[EXERCISE MATERIALS Boundary: Start]

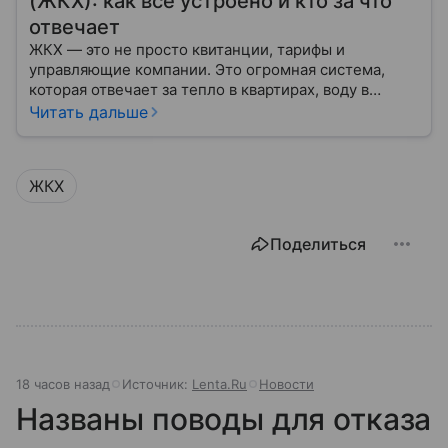
(ЖКХ): как все устроено и кто за что
отвечает
ЖКХ — это не просто квитанции, тарифы и
управляющие компании. Это огромная система,
которая отвечает за тепло в квартирах, воду в
кране, освещение улиц и чистоту во дворах.
Читать дальше
ЖКХ
Поделиться
18 часов назад
Источник:
Lenta.Ru
Новости
Названы поводы для отказа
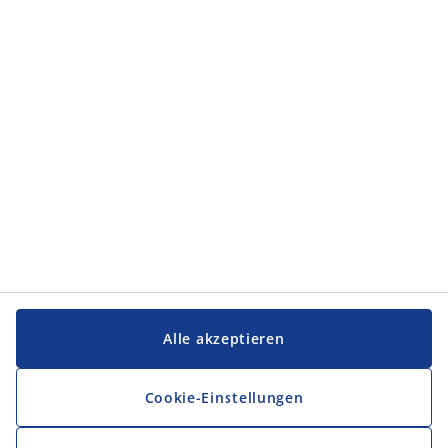
Alle akzeptieren
Cookie-Einstellungen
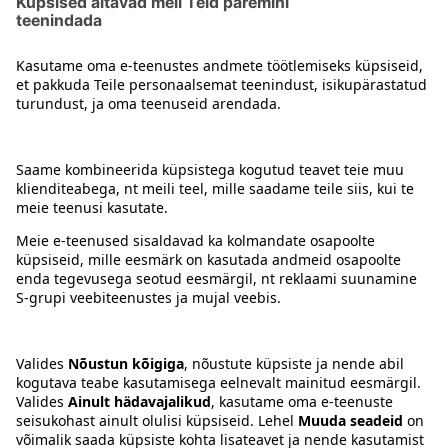
Järgmine
...
2
3
4
8
1
Kontakt
Juhised
Tingimused
Prisma Konto
Keel
:
ET
EN
RU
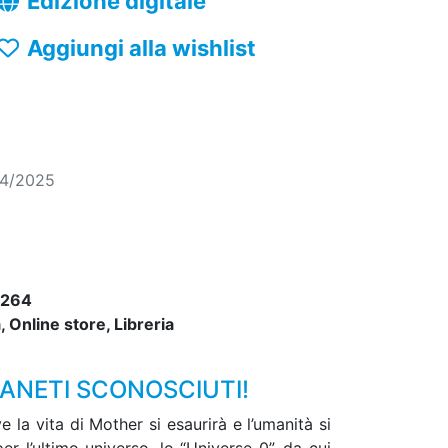
Edizione digitale
Aggiungi alla wishlist
04/2025
5264
 Online store, Libreria
IANETI SCONOSCIUTI!
 la vita di Mother si esaurirà e l’umanità si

[EXERCISE MATERIALS Boundary: End]

PROBLEM TO SOLVE - Nothing but the records themselves, exact and complete, should be returned; leave the pictures out.

COMPLETED TASK -
(ЖКХ): как все устроено и кто за что
отвечает
ЖКХ — это не просто квитанции, тарифы и
управляющие компании. Это огромная система,
которая отвечает за тепло в квартирах, воду в
кране, освещение улиц и чистоту во дворах.
Читать дальше
ЖКХ
Поделиться
18 часов назад
Источник:
Lenta.Ru
Новости
Названы поводы для отказа
Alle akzeptieren
Cookie-Einstellungen
Järgmine
...
2
3
4
8
1
Kontakt
Juhised
Tingimused
Prisma Konto
Keel
:
ET
EN
RU
Edizione digitale
Aggiungi alla wishlist
04/2025
5264
 Online store, Libreria
IANETI SCONOSCIUTI!
 la vita di Mother si esaurirà e l’umanità si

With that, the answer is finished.